New $800,000 study provides path to reducing lake pollution
Written by Candace Page, Burlington Free Press
Changing farm practices on that high-risk 20 percent of land would produce a two to three times greater reduction in phosphorus than making similar changes on fields chosen at random, the study found.
The three-year study collected data and used computer models to identify the areas of land in the Missisquoi Bay watershed with the potential to release the most phosphorus, a nutrient that drives noxious algae blooms in northern Lake Champlain.

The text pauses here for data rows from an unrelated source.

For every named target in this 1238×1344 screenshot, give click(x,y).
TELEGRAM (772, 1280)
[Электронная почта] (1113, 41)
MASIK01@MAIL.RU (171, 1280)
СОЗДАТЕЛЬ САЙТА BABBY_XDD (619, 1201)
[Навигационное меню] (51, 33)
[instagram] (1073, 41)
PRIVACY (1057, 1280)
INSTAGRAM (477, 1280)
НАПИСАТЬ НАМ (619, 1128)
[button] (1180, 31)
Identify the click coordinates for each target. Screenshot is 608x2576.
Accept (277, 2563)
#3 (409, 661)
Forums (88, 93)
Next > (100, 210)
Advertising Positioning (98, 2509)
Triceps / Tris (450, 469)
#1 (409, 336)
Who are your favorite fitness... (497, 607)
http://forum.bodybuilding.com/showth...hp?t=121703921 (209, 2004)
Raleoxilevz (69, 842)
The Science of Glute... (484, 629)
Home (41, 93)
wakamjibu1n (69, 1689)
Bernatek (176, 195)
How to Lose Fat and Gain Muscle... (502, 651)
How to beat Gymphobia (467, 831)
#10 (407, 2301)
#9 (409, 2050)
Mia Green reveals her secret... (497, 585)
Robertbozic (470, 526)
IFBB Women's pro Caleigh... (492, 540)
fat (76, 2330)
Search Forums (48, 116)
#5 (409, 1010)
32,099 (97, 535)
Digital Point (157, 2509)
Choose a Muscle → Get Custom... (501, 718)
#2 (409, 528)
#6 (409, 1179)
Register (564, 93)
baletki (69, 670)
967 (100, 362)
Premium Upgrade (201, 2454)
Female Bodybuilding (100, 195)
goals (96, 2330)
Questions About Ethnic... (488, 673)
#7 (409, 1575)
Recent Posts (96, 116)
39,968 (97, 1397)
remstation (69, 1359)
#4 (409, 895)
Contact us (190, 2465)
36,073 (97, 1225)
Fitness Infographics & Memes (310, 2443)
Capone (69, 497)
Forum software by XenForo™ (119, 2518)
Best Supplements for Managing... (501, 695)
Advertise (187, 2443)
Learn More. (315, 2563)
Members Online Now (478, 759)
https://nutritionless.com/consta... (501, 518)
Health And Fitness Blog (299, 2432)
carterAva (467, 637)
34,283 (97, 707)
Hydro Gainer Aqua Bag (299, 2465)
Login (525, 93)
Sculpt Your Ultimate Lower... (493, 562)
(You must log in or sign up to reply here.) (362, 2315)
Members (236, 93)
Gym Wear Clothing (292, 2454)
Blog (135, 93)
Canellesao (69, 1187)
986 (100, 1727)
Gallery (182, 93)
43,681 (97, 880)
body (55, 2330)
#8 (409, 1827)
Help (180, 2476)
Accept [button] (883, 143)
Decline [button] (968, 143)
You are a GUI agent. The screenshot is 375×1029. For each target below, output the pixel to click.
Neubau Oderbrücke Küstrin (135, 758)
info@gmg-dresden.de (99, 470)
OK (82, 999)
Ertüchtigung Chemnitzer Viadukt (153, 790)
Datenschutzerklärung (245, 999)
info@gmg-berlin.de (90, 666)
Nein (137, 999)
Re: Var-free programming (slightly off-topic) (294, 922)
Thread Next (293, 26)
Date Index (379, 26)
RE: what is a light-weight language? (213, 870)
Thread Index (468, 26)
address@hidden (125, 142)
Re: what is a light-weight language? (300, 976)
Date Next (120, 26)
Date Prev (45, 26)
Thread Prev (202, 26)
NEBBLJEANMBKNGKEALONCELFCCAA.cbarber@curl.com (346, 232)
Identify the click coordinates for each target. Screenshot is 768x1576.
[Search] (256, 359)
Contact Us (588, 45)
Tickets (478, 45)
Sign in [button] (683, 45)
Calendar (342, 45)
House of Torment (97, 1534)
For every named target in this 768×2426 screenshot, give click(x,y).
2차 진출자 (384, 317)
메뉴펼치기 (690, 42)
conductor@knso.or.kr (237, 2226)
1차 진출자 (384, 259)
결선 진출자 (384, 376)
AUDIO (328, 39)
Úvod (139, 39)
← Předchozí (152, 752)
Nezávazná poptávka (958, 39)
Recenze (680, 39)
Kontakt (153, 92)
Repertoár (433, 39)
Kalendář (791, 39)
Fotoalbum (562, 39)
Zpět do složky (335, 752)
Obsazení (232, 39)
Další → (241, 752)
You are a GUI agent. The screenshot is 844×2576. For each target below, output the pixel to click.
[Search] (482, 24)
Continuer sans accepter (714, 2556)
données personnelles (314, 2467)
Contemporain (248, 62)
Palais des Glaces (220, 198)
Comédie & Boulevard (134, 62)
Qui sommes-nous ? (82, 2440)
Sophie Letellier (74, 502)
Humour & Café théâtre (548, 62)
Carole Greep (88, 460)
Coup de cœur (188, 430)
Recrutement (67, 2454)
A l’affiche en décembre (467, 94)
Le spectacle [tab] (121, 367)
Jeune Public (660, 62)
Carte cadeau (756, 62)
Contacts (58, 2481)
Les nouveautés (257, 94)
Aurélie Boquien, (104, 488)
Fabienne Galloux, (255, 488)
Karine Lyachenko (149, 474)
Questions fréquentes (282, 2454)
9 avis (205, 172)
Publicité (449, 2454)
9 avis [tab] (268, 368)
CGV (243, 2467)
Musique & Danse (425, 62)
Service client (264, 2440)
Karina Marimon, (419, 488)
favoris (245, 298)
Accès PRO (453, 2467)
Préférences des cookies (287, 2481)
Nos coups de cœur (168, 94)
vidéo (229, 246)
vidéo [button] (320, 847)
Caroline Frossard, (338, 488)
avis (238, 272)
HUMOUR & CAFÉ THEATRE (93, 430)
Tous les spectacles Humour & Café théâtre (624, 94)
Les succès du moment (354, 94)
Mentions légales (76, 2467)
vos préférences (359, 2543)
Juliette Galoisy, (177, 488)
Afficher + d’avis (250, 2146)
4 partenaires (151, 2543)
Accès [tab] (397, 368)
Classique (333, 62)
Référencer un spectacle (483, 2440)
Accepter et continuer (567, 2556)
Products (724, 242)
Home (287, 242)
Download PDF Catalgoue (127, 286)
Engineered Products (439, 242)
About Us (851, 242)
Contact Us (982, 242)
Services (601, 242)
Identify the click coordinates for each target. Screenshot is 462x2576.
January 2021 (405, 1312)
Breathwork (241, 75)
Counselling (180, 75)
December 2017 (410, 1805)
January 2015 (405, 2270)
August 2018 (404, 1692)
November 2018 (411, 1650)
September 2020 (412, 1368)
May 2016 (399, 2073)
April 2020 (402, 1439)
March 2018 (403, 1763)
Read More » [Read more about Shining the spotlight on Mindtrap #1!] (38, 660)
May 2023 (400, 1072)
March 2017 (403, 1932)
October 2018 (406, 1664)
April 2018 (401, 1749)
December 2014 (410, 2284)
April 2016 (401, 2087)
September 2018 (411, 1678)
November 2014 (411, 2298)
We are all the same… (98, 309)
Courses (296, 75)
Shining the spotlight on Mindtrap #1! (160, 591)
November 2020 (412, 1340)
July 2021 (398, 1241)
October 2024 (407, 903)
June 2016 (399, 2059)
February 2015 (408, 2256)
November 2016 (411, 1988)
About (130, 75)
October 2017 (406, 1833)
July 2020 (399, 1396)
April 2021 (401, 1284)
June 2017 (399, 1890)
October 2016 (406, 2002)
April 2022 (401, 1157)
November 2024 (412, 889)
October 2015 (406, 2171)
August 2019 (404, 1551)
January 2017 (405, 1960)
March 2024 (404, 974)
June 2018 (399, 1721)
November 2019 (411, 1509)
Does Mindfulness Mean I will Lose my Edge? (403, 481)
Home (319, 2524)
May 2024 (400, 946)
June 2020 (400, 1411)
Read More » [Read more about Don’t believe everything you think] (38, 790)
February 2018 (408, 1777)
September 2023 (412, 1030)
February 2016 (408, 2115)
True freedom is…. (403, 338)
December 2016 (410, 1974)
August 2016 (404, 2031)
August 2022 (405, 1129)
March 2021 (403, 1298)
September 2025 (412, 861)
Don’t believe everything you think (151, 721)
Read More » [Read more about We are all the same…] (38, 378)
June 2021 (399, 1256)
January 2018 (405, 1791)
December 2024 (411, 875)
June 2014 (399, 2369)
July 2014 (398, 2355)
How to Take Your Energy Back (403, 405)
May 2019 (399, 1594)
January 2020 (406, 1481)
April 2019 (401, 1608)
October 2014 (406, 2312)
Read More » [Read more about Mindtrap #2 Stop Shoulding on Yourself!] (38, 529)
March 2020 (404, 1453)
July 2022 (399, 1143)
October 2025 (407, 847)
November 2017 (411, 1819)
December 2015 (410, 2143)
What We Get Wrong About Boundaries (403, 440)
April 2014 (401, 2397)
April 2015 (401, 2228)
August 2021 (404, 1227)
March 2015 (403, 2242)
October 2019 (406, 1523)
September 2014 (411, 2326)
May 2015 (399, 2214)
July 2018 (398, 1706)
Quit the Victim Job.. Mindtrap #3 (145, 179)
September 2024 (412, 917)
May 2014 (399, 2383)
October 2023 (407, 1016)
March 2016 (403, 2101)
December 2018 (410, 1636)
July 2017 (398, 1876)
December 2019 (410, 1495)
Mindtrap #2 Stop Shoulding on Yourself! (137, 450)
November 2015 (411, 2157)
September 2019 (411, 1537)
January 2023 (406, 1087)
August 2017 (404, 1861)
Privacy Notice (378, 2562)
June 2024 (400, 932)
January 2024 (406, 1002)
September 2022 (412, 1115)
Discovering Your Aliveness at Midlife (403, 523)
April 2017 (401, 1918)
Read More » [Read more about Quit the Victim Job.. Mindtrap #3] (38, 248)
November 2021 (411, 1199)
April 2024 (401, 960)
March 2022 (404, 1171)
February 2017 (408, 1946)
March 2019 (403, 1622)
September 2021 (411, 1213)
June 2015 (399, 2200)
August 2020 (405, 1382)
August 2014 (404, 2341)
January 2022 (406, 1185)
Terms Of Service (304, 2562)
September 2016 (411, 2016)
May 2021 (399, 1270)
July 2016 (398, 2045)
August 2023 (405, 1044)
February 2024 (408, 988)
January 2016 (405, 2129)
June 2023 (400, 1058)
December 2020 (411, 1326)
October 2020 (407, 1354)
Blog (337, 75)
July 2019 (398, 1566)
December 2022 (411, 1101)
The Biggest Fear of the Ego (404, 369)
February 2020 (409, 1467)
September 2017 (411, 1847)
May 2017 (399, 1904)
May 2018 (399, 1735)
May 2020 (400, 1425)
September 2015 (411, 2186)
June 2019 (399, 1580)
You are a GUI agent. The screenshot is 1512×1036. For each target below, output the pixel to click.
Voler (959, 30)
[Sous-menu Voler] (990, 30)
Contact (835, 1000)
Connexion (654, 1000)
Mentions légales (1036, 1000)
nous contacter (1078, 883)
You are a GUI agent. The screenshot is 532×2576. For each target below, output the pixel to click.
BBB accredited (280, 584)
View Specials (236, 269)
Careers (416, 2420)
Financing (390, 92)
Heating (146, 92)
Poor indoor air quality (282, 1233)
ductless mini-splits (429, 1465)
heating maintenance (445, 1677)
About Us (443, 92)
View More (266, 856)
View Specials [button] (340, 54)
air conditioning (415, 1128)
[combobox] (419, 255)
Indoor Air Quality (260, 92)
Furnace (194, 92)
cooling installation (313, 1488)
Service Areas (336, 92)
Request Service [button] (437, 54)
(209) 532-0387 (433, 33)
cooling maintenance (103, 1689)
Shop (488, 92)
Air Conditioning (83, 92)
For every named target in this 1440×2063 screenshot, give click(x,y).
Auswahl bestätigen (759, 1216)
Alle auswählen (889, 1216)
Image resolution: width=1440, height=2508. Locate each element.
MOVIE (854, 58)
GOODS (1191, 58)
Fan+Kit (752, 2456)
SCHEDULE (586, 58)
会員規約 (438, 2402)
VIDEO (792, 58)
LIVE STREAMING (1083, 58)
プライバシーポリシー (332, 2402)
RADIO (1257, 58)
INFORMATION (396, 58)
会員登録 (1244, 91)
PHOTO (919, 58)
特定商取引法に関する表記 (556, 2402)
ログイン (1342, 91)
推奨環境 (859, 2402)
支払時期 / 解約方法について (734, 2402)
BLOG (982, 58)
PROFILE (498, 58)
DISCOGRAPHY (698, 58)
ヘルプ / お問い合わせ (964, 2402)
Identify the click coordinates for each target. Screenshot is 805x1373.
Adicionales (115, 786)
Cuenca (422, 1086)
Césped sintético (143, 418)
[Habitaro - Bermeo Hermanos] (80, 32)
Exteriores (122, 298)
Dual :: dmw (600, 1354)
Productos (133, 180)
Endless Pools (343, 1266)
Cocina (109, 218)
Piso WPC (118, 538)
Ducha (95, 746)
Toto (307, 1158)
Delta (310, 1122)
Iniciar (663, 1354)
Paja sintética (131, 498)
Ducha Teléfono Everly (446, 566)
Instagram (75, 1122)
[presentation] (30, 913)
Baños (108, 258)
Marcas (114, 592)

These “critical source areas” cover only 20 percent of land that drains to the bay, but they may release 74 percent of the phosphorus in runoff. Changing farm practices on that high-risk 20 percent of land would produce a two to three times greater reduction in phosphorus than making similar changes on fields chosen at random, the study found.
“This can help us target and set priorities. It is a tool, but it is not the answer,” Julie Moore, an author of the report, told 40 people gathered Wednesday night to hear the results of the three-year study. Moore is a water resources engineer at Stone Environmental Inc., and former director of the state’s Lake Champlain clean-up program.
Among the study’s other key findings:
• Erosion of streambanks makes a larger contribution to phosphorus pollution than previously thought. The study found that bank erosion delivered 42 percent of the sediment and 39 percent of the phosphorus reaching the bay.
• The remaining phosphorus load, about 60 percent, comes from land runoff. In the farm-rich Missisquoi Bay basin, farms contributed two-thirds of that phosphorus, developed land only 6 percent.